Since Z1 and Z2 are independent standard normal random variables, their joint PDF is

$f_{Z_{1}, Z_{1}} (z_{1}, z_{2}) = n (z_{1}) n (z_{2}) = \frac{1}{2 π} e^{- \frac{1}{2} (z_{1}^{2} + z_{2}^{2})} .$

The bivariate transformation theorem allows us to obtain a joint PDF of the pair (R, Θ). The Jacobian determinant of the transformation in (17.17) is equal to r. Thus,

$f_{Z_{1}, Z_{2}} (r \cos θ, r \sin θ) = \frac{1}{r} f_{R, Θ} (r, θ) \Rightarrow f_{R, Θ} (r, θ) = r e^{- r^{2} / 2} \frac{1}{2 π},$

for r > 0 and 0 < θ < 2π. The joint PDF of R and Θ is a product of the marginal PDFs $f_{R} (r) = r e^{- r^{2} / 2} I_{[0, \infty)} (r)$ and $f_{Θ} (θ) = \frac{1}{2 π} I_{[0, 2 π)} (θ)$ . Therefore, R and Θ are independent random variable. Let us apply the inverse CDF method to generate R:

$F_{R} (r) = 1 - e^{- r^{2} / 2} \Rightarrow R = F_{R}^{- 1} (1 - U_{1}) = \sqrt{- 2 \ln U_{1},}$

where U1 ~ Unif(0, 1). Moreover, Θ ~ Unif(0, 2π), hence Θ = 2πU2 with U2 ~ Unif(0, 1). So, (17.18) is proved and (17.19) follows.

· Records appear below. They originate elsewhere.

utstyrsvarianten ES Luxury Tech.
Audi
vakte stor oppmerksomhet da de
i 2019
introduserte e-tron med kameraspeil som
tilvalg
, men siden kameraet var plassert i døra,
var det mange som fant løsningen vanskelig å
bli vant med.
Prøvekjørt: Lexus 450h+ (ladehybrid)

17.3.5.3 Simulation of Multivariate Normals

Consider a multivariate normal vector X = [X1, X2, . . . , Xd]⊤ ~ Normd(μ, Σ). If the covariance matrix Σ is a diagonal matrix diag $(σ_{1}^{2}, . . ., σ_{d}^{2})$ , then Xj, 1 ≤ j ≤ d, are all independent normals which can be expressed in terms of independent standard normal variables as follows:

$X_{j} = μ_{j} + σ_{j} Z_{j}, Z_{j} ~ N o r m (0, 1), 1 \leq j \leq d .$

Independent standard normals can be generated by the Box–Müller method, by the acceptance-rejection method, or by the inverse CDF method. In the latter case we set $Z = N^{- 1} (U)$ with U ~ Unif(0, 1), where the inverse normal CDF N−1(x) can be calculated numerically. One interesting application of standard normal random variables is the sampling of an isotropic vector in d dimensions.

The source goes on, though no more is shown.